(Available data)

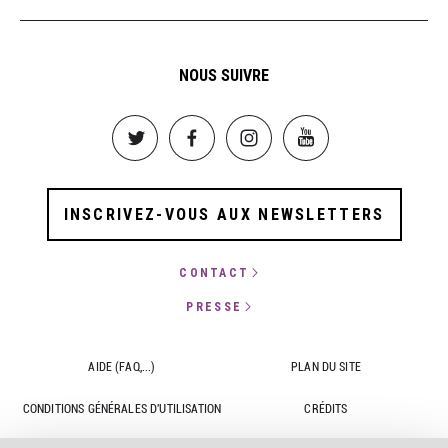
NOUS SUIVRE
Image
Image
Image
Image
INSCRIVEZ-VOUS AUX NEWSLETTERS
CONTACT
PRESSE
AIDE (FAQ,...)
PLAN DU SITE
CONDITIONS GÉNÉRALES D'UTILISATION
CRÉDITS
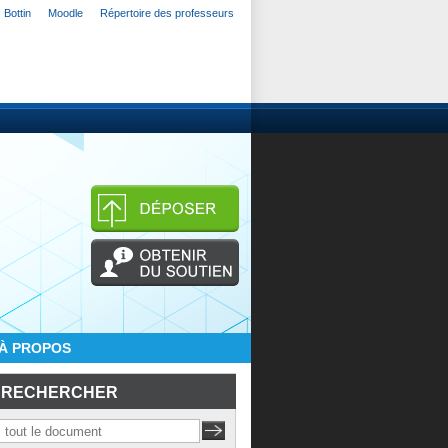
Bottin
Moodle
Répertoire des professeurs
À PROPOS
RECHERCHER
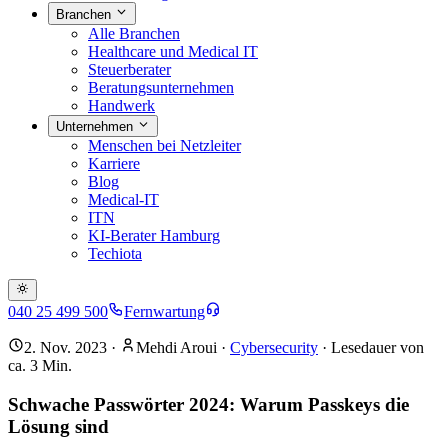
Branchen
Alle Branchen
Healthcare und Medical IT
Steuerberater
Beratungsunternehmen
Handwerk
Unternehmen
Menschen bei Netzleiter
Karriere
Blog
Medical-IT
ITN
KI-Berater Hamburg
Techiota
040 25 499 500
Fernwartung
2. Nov. 2023
·
Mehdi Aroui
·
Cybersecurity
· Lesedauer von
ca.
3
Min.
Schwache Passwörter 2024: Warum Passkeys die
Lösung sind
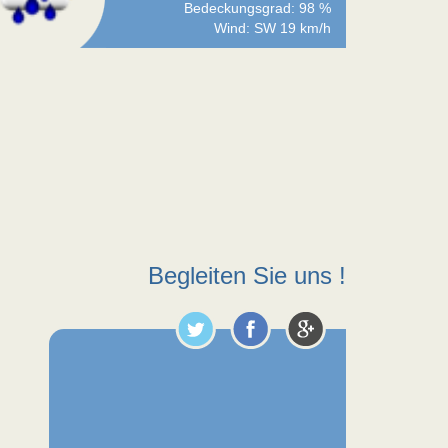
Bedeckungsgrad: 98 %
Wind: SW 19 km/h
Begleiten Sie uns !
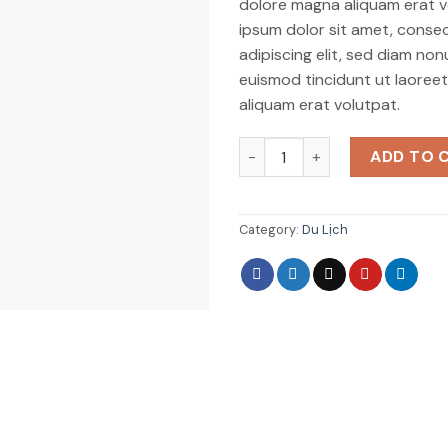
dolore magna aliquam erat v
ipsum dolor sit amet, conse
adipiscing elit, sed diam n
euismod tincidunt ut laoree
aliquam erat volutpat.
Weekend in San Fransico qua
ADD TO 
Category:
Du Lịch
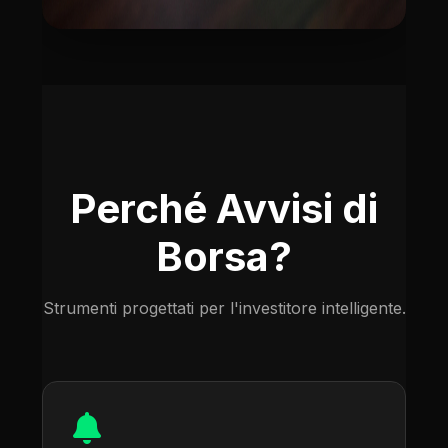
Perché Avvisi di
Borsa?
Strumenti progettati per l'investitore intelligente.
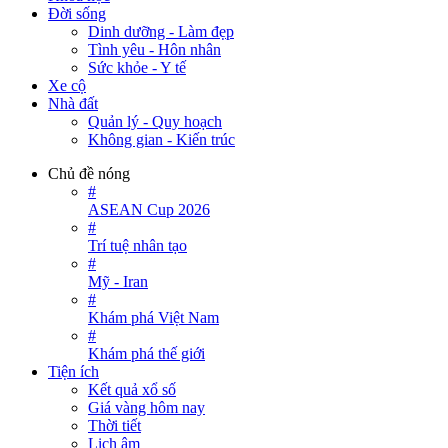
Đời sống
Dinh dưỡng - Làm đẹp
Tình yêu - Hôn nhân
Sức khỏe - Y tế
Xe cộ
Nhà đất
Quản lý - Quy hoạch
Không gian - Kiến trúc
Chủ đề nóng
#
ASEAN Cup 2026
#
Trí tuệ nhân tạo
#
Mỹ - Iran
#
Khám phá Việt Nam
#
Khám phá thế giới
Tiện ích
Kết quả xổ số
Giá vàng hôm nay
Thời tiết
Lịch âm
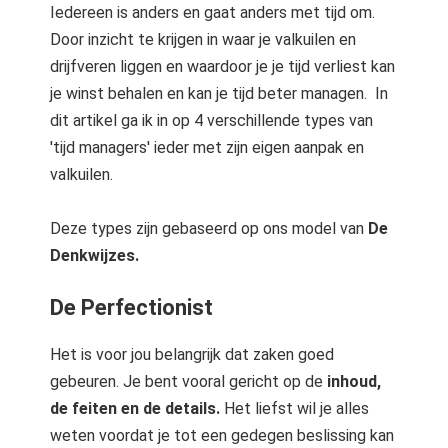
Iedereen is anders en gaat anders met tijd om.
Door inzicht te krijgen in waar je valkuilen en
drijfveren liggen en waardoor je je tijd verliest kan
je winst behalen en kan je tijd beter managen. In
dit artikel ga ik in op 4 verschillende types van
'tijd managers' ieder met zijn eigen aanpak en
valkuilen.
Deze types zijn gebaseerd op ons model van
De
Denkwijzes.
De Perfectionist
Het is voor jou belangrijk dat zaken goed
gebeuren. Je bent vooral gericht op de
inhoud,
de feiten en de details.
Het liefst wil je alles
weten voordat je tot een gedegen beslissing kan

(End Available data)

# Prompt
Look above for the line with "Mehdi Aroui" and the line with "Tình yêu - Hôn nhân"; set down those two lines and all lines between them exactly, without pictures and without anything else.

# Task solution
Mehdi Aroui
·
Cybersecurity
· Lesedauer von
ca.
3
Min.
Schwache Passwörter 2024: Warum Passkeys die
Lösung sind
Bedeckungsgrad: 98 %
Wind: SW 19 km/h
Begleiten Sie uns !
dolore magna aliquam erat v
ipsum dolor sit amet, conse
adipiscing elit, sed diam n
euismod tincidunt ut laoree
aliquam erat volutpat.
Weekend in San Fransico qua
ADD TO 
Category:
Du Lịch
Perché Avvisi di
Borsa?
Strumenti progettati per l'investitore intelligente.
Đời sống
Dinh dưỡng - Làm đẹp
Tình yêu - Hôn nhân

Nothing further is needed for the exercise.